How can you say they're "built right into the device" when you have to download them? Moreover, you were originally able to buy iPhone apps in iTunes for Mac, and manage your iPhone via USB.

> Meanwhile, they didn’t really care that they couldn’t run whatever kooky app some random on the Internet had dreamed up.

I'm not sure how you can say consumers didn't really care. Some people have always cared. It's a tradeoff, though: you would have to care enough to not buy an iPhone altogether. That's not the same as not caring at all. Also, remember that for the first year, iPhone didn't even have third-party apps.

> At the time, this approach largely stayed within the console gaming world. It didn’t spread to actual computers because computers were tools. You didn’t buy a PC to consume content someone else curated for you.

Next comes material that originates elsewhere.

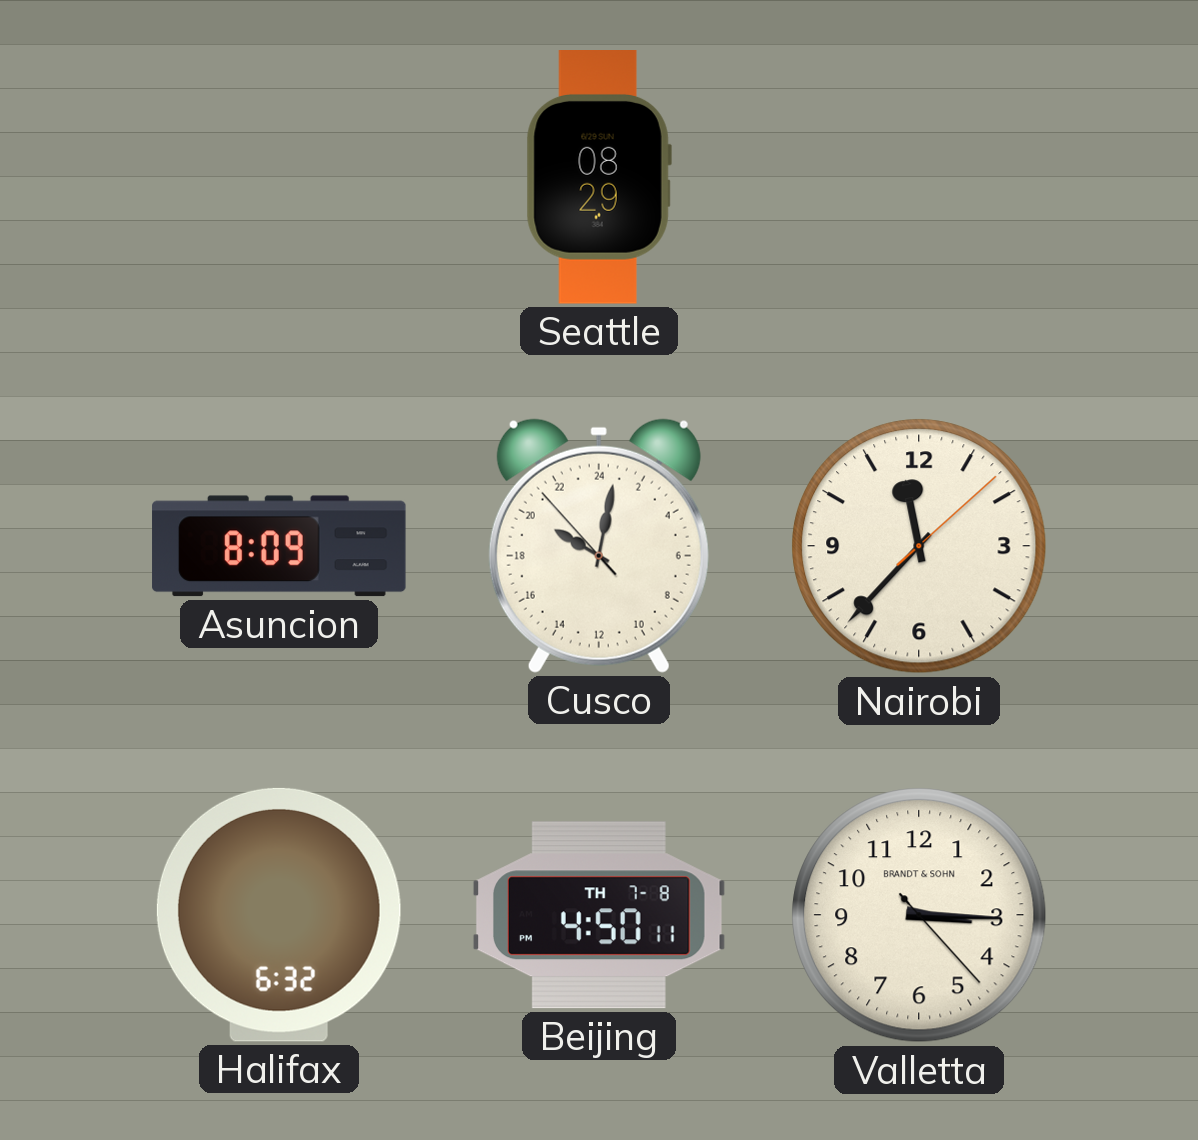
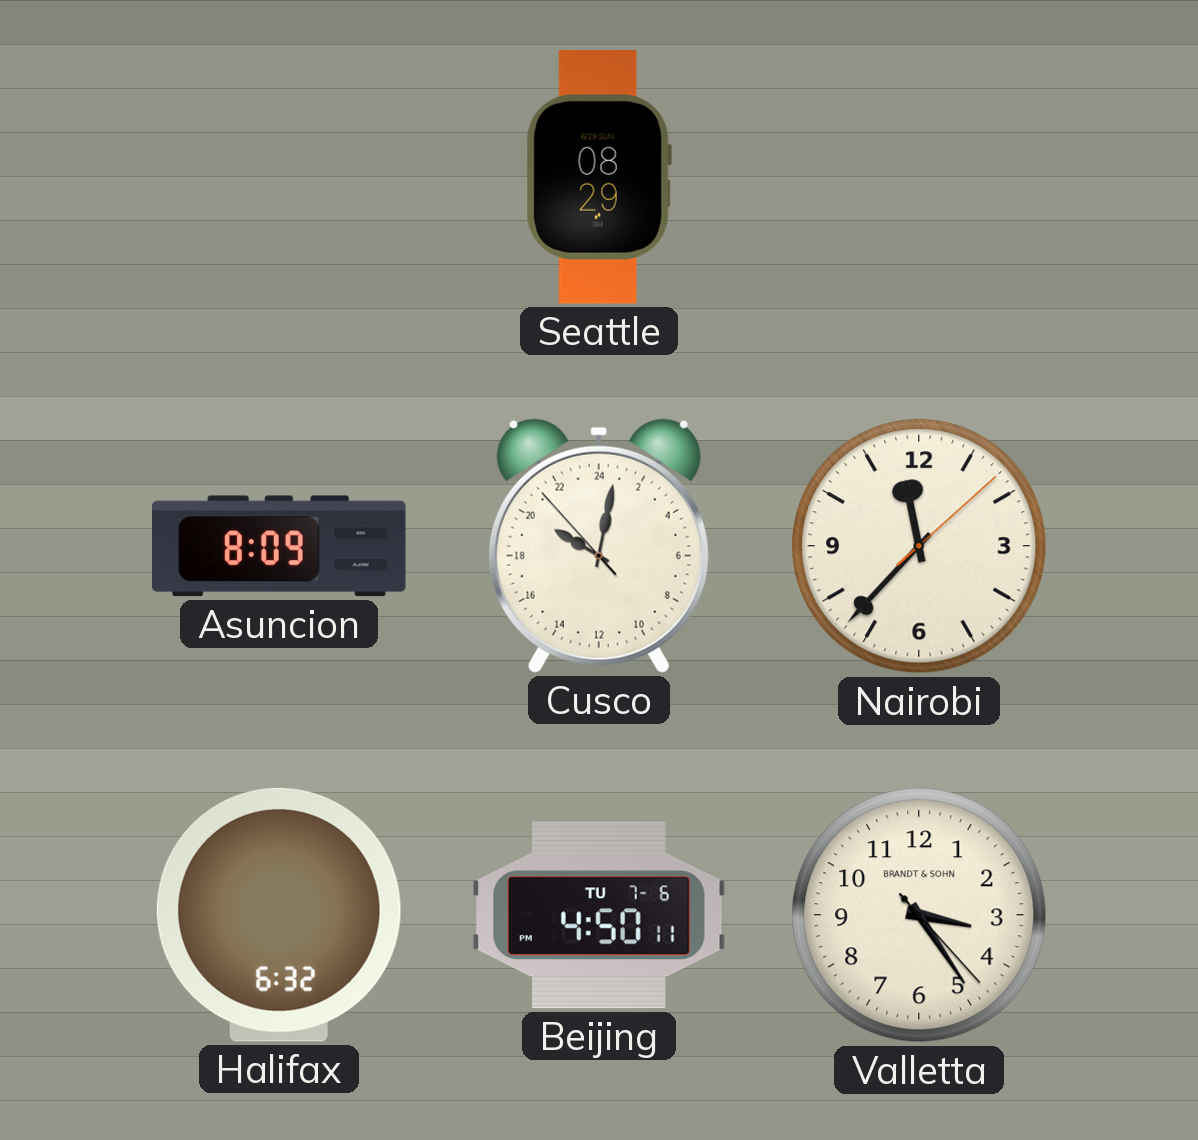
Beijing date: TH 7-8 -> TU 7-6
Valletta: 3:15 -> 3:24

I would say this was largely due to Steve Wozniack, who insisted that the Apple II be an open platform. If Steve Jobs—who always expressed contempt for third-party developers—originally had his way, the whole computing industry might have been very different. Jobs always considered them "freeloaders", which is ridiculous of course (for example, VisiCalc is responsible for much of the success off the Apple II), but that was his ridiculous view.

NoSalt 1 day ago||
> "When the microcomputer first landed in homes some forty years ago, it came with a simple freedom—you could run whatever software you could get your hands on. Floppy disk from a friend? Pop it in. Shareware demo downloaded from a BBS? Go ahead! Dodgy code you wrote yourself at 2 AM? Absolutely. The computer you bought was yours. It would run whatever you told it to run, and ask no questions."

None of what was written in the rest of the article after this statement has any bearing on what they said in this statement. Sure, they said the "Microsoft Store", but aside from that, you still have the freedom of running whatever software you want on your own desktop computer, laptop computer, or server (Linux, Windows, or Macintosh) ... nothing has changed about this. I, for one, like the increased security on mobile devices. As far as gaming, I am not a gamer, so I just do not care.

swiftcoder 1 day ago|
> or Macintosh

I'm not sure how many Macs you've used lately, but this isn't entirely true: out-of-the-box, Macs only run software that has been signed and notarised by Apple.

You can still disable this, but the methods of disabling are getting more obscure, and it's not a given they will remain available

NoSalt 1 day ago||
> "You can still disable this, but the methods of disabling are getting more obscure"

Which is why after Snow Leopard, I switched to Linux 100%.

Yeul 1 day ago||
Windows 11 gives me a giant warning if I actually want to run something.

Computers nowadays are so weird.

jmclnx 1 day ago|
My fear with IBM and AI, Linux could go down this path.

I remember seeing KDE and GNOME already have their "stores", we need to keep a close eye on Linux.